Lentamente se reincorporó. Avanzó dando tumbos hacia el corral donde el padre
Antonio había improvisado aquella ermita, cuando ardió la Iglesia en que oficiaba y los
vecinos no encontraban refugio en sus hogares. Cruzó la puerta arañada y
ensangrentada, caminando torpemente, necesitando apoyo en cada paso, imaginando la
matanza que había causado. Los había condenado a todos. Con la vista nublada trataba
de avanzar, pero la razón había regresado de golpe y las muertes le oprimían la
respiración.
Aquel sacrificio reclamaba ya su precio.
Adolfo pasaba sobre el charco de sangre que había dejado el padre Antonio, ahí estaban
sus garrofas, siempre las traía cuando cargaba la aviación para entretener a los niños.
Les contaba aquel cuento que tanto gustaba a todos, también a sus hijos. Una vez su hija
se lo había contado a él cuando regresaron a casa tras el bombardeo, ni siquiera era
capaz de recordar para qué podía necesitar un Rey esas garrofas manchadas por la
sangre del pobre padre Antonio.
Qué importaba, fuera estaban todos los muertos.

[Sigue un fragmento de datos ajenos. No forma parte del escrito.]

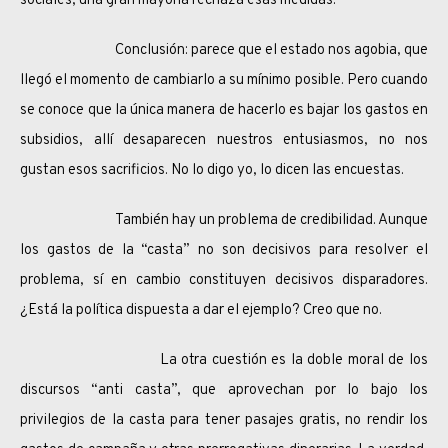
sociales, una gran mayoría rechaza esas medidas.
Conclusión: parece que el estado nos agobia, que
llegó el momento de cambiarlo a su mínimo posible. Pero cuando
se conoce que la única manera de hacerlo es bajar los gastos en
subsidios, allí desaparecen nuestros entusiasmos, no nos
gustan esos sacrificios. No lo digo yo, lo dicen las encuestas.
También hay un problema de credibilidad. Aunque
los gastos de la “casta” no son decisivos para resolver el
problema, sí en cambio constituyen decisivos disparadores.
¿Está la política dispuesta a dar el ejemplo? Creo que no.
La otra cuestión es la doble moral de los
discursos “anti casta”, que aprovechan por lo bajo los
privilegios de la casta para tener pasajes gratis, no rendir los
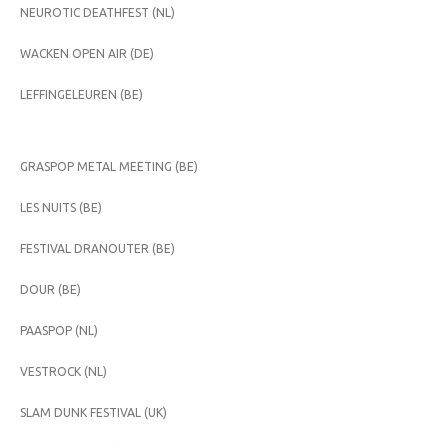
NEUROTIC DEATHFEST (NL)
WACKEN OPEN AIR (DE)
LEFFINGELEUREN (BE)
GRASPOP METAL MEETING (BE)
LES NUITS (BE)
FESTIVAL DRANOUTER (BE)
DOUR (BE)
PAASPOP (NL)
VESTROCK (NL)
SLAM DUNK FESTIVAL (UK)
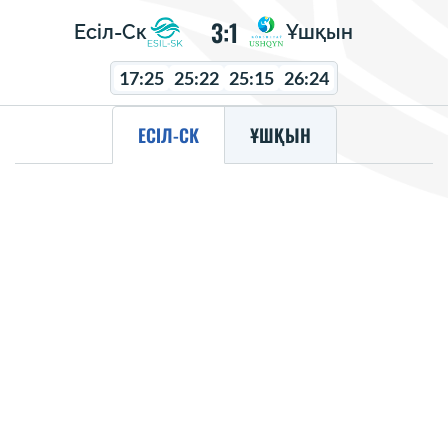
3:1
Есіл-Ск
Ұшқын
17:25
25:22
25:15
26:24
ЕСІЛ-СК
ҰШҚЫН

Era demasiada la realidad y Adolfo no pudo sostenerse más tiempo en pie, dejándose
caer en el suelo, sobre la sangre, junto a su escopeta descargada y las garrofas;
quedando allí tendido frente al lugar desde el que había disparado, al otro lado del
corral. Rezando. Pidiendo perdón.
Antonio supo que aquel día no cumpliría ochenta años, también que moriría frente al
lugar en el que había protegido a los suyos, pensando que habían sido acribillados por
ser él un cura que había ayudado a sus vecinos republicanos.
Antonio fue el único que supo que la tormenta tocaba a su fin con ese último trueno,
con ese instante, ese rugido que precede al relámpago, con el fogonazo y el estruendo
haciendo saltar por los aires el corral donde una vez se refugiaron él y su rebaño.